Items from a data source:

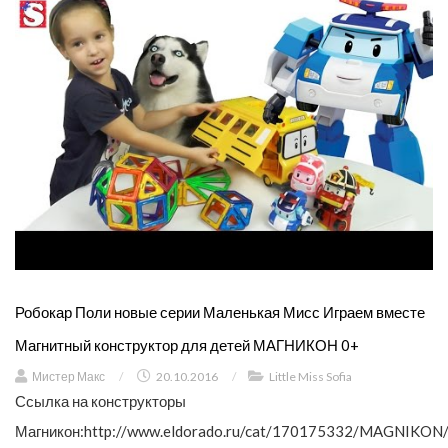
Робокар Поли новые серии Маленькая Мисс Играем вместе
Магнитный конструктор для детей МАГНИКОН 0+
Мистер Макс
/
20.10.2016
/
Little Miss Sofia
Ссылка на конструкторы
Магникон:http://www.eldorado.ru/cat/170175332/MAGNIKON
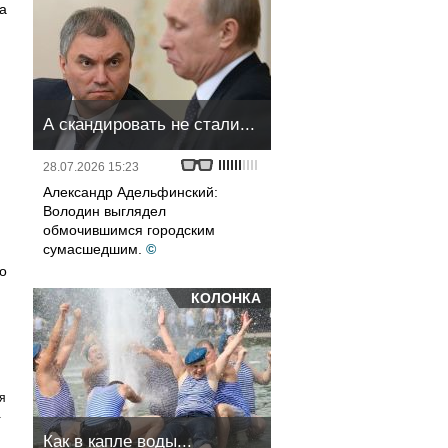
а
А скандировать не стали...
28.07.2026 15:23
Александр Адельфинский:
Володин выглядел
обмочившимся городским
сумасшедшим.
©
о
КОЛОНКА
я
а
Как в капле воды...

## Required action
Could you give all of the data again exactly as written, omitting any pictures?

## Reply
Робокар Поли новые серии Маленькая Мисс Играем вместе
Магнитный конструктор для детей МАГНИКОН 0+
Мистер Макс
/
20.10.2016
/
Little Miss Sofia
Ссылка на конструкторы
Магникон:http://www.eldorado.ru/cat/170175332/MAGNIKON
а
А скандировать не стали...
28.07.2026 15:23
Александр Адельфинский:
Володин выглядел
обмочившимся городским
сумасшедшим.
©
о
КОЛОНКА
я
а
Как в капле воды...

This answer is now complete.